Problem to work on: Scan the records below, and wherever a line has the word "Bito", pull it out.

>>>

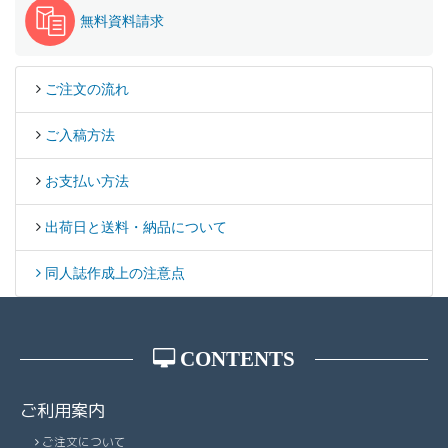
104
46,570
49,220
53,620
59,220
63,720
68,210
79,
無料資料請求
68
41,800
44,110
48,300
54,340
59,250
64,260
73,
108
47,600
50,320
54,820
60,530
65,150
69,750
81,
72
44,560
47,040
51,450
57,820
62,990
68,230
78,
112
48,620
51,410
56,020
61,860
66,600
71,290
82,
76
ご注文の流れ
45,950
48,510
53,030
59,550
64,850
70,230
80,
116
49,650
52,500
57,210
63,810
68,700
73,540
85,
80
47,330
49,980
54,600
61,290
66,710
72,220
82,
ご入稿方法
120
51,700
54,690
59,620
66,500
71,610
76,650
88,
84
48,730
51,450
56,180
63,210
68,780
74,430
85,
124
52,720
55,780
60,840
67,840
73,060
78,220
90,
お支払い方法
88
51,490
54,390
59,330
66,700
72,520
78,440
89,
128
53,740
56,870
62,050
69,170
74,510
79,770
92,
92
52,880
55,860
60,900
68,450
74,390
80,430
91,
出荷日と送料・納品について
132
54,780
57,970
63,260
71,200
76,700
82,120
94,
96
54,260
57,330
62,480
70,200
76,270
82,430
94,
同人誌作成上の注意点
136
56,820
60,140
65,640
73,890
79,600
85,260
98,
100
55,660
58,800
64,050
72,070
78,280
84,590
96,
140
57,860
61,240
66,830
75,270
81,050
86,840
100,
104
58,210
61,530
67,030
74,010
79,650
85,260
101,
144
58,870
62,330
68,020
76,610
82,520
88,410
101,
CONTENTS
108
59,510
62,900
68,530
75,660
81,440
87,170
103,
148
59,900
63,420
69,220
79,470
85,580
91,710
105,
112
60,780
64,260
70,020
77,330
83,240
89,110
105,
ご利用案内
152
61,940
65,610
71,610
82,230
88,570
94,900
109,
116
62,060
65,630
71,510
79,760
85,870
91,920
108,
ご注文について
156
62,970
66,700
72,800
83,600
90,050
96,530
110,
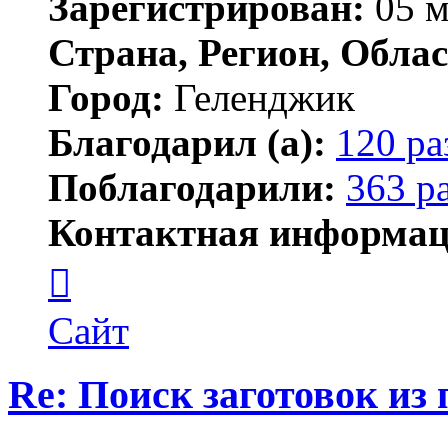
Зарегистрирован:
05 м
Страна, Регион, Облас
Город:
Геленджик
Благодарил (а):
120 ра
Поблагодарили:
363 р
Контактная информац
Контактная
информация
пользователя
Тигирь
Сайт
Re: Поиск заготовок из
Цитата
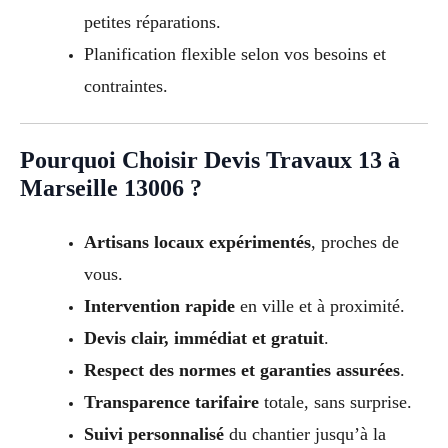
petites réparations.
Planification flexible selon vos besoins et
contraintes.
Pourquoi Choisir Devis Travaux 13 à
Marseille 13006 ?
Artisans locaux expérimentés
, proches de
vous.
Intervention rapide
en ville et à proximité.
Devis clair, immédiat et gratuit
.
Respect des normes et garanties assurées
.
Transparence tarifaire
totale, sans surprise.
Suivi personnalisé
du chantier jusqu’à la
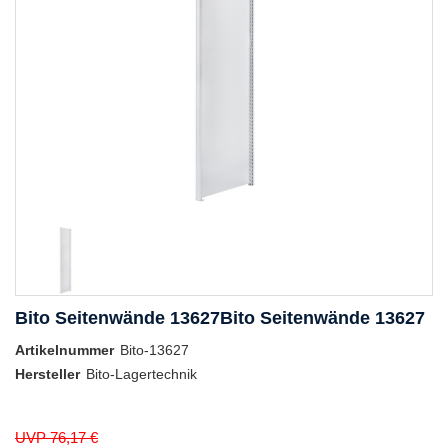
Bito Seitenwände 13627Bito Seitenwände 13627
Artikelnummer
Bito-13627
Hersteller
Bito-Lagertechnik
UVP 76,17 €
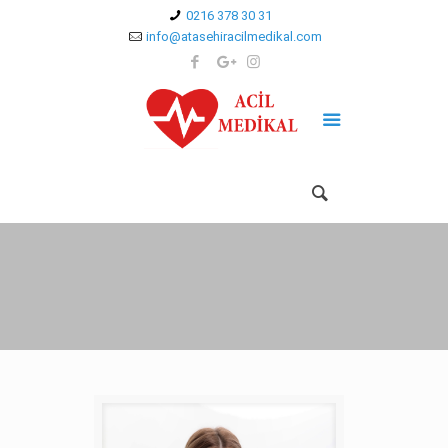
0216 378 30 31
info@atasehiracilmedikal.com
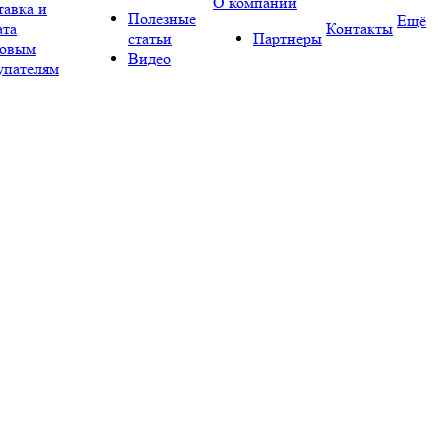
О компании
тавка и
Полезные
Ещё
ата
Контакты
статьи
Партнеры
овым
Видео
упателям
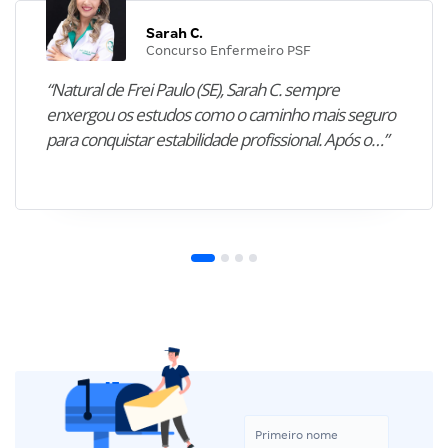
Sarah C.
Concurso Enfermeiro PSF
“Natural de Frei Paulo (SE), Sarah C. sempre
enxergou os estudos como o caminho mais seguro
para conquistar estabilidade profissional. Após o…”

<<<

Answer box:
Bito Seitenwände 13627Bito Seitenwände 13627
Bito-13627
Bito-Lagertechnik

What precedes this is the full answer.